All this is exactly what the author intended. The same ‘prestige policy’ which took the place of solid achievement in actual life his literary talent now applies toward the task of re-creating a lost reputation. From his precocious boyhood in the '60s until the Gotterdämmerung of 1918 he had participated in much, observed a good deal more, and had been told everything; he had met all the figures on the stage, and in a period of fifty years had heard, so to speak, every story in Europe. All Bülow’s innate gifts, all the accomplishments gained in his long career as man of the world, courtier, diplomat, and political leader, he has drawn upon to present an apologia in telling and effective fashion. Under the smoothest of glazing one may discern his trained experience in selecting what an audience will enjoy listening to; the light and graceful touch which turns even the heaviest affairs of state into sprightly anecdotes and tempting ‘inside’ revelations; the deft skill in constantly varying and shifting the point of interest; and the smooth urbanity in ignoring all unfavorable realities — all the traits of his most finished Reichstag manner. He adds to these an astonishing facility in brushing in portraits of those who appear in his narrative.

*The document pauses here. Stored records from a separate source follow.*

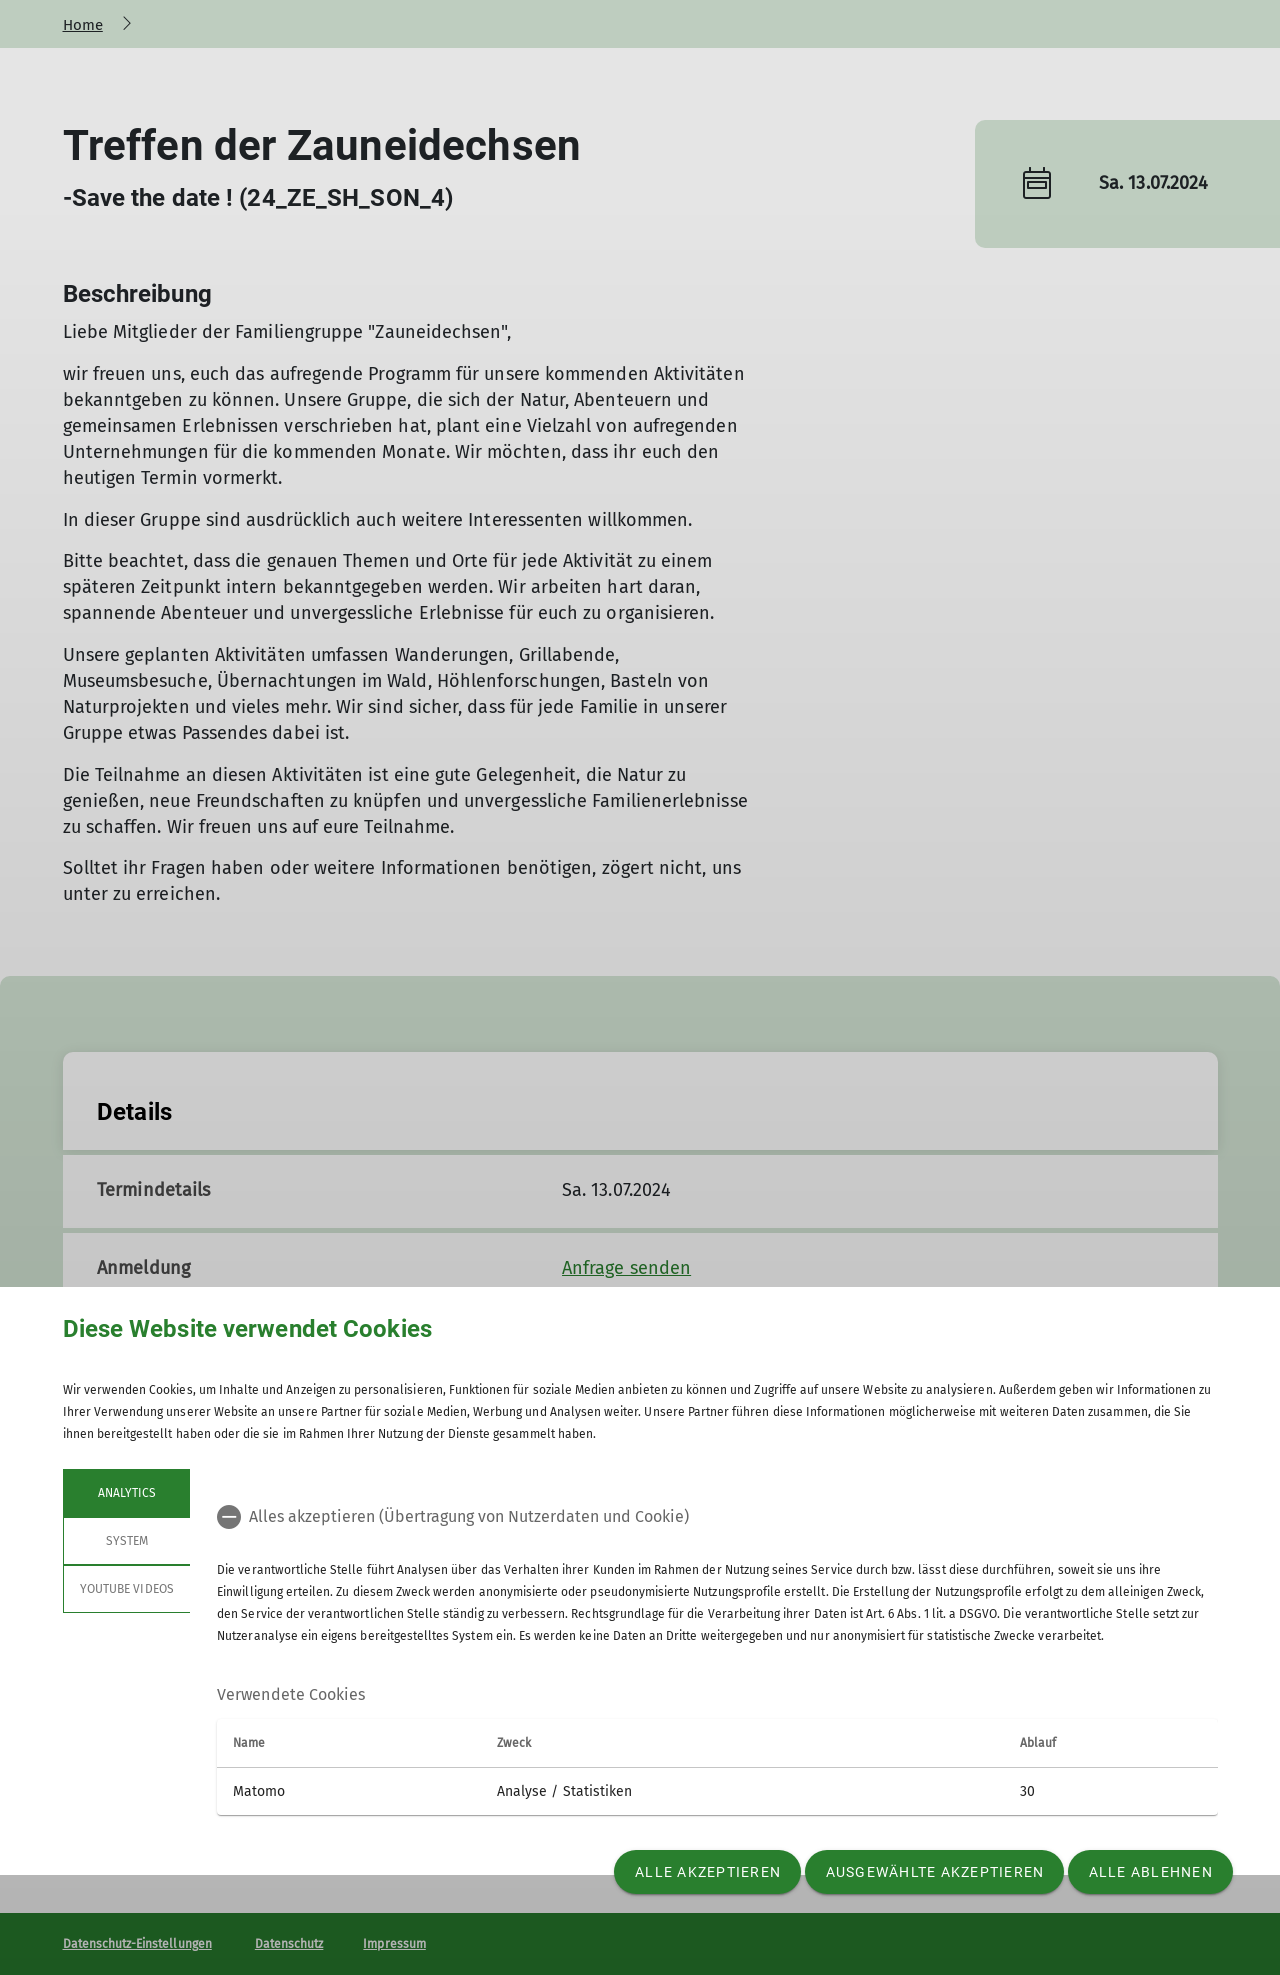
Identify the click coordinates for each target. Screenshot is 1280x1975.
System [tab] (126, 1541)
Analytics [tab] (126, 1493)
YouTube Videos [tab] (127, 1589)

The array is endless; each figure is posed and placed and colored to give exactly the desired effect in his background.
The book is not history, but an escape from history; not Bülow’s actual career, but the revised and amended course he would have followed in the light of afterwisdom. The claim of precise historical accuracy made by his literary executor is comically misleading; the present value of the book is due to the fact that this executor died before he could carry out his intention to revise and correct it. As a result we have, not a mass of accurate data, but Bülow’s own rearrangement of history; anyone could have gathered the data. His ‘errors’ are not slips, but basic necessities of his apologia — truer and more revealing in their way than the corrections so plentifully brought forward by critics. In the process of escaping from history Bülow has drawn an incomparable self-portrait; and in distributing the blame so generously upon those around him he has disclosed the inmost character of the régime he lived in — the very soul and spirit of the generation he personified.
It is not a pleasant picture, but in its own way unsparingly truthful. In the end, malgré lui, he has achieved an invaluable contribution to history.
The Memoirs are published in the order in which they were written. The first two cover the years of Bülow’s Ministerial career, from 1897 to his dismissal in 1909—the most flamboyant period of Weltpolitik and the most rhetorical phase of the Kaiser’s participation. The difficulties of the Kaiser’s character form a central thread of the story, but the digressions are too abundant, and much too entertaining, to be catalogued briefly. The intricacies of German party politics are reduced to a minimum, and the focus of interest ranges as far as America.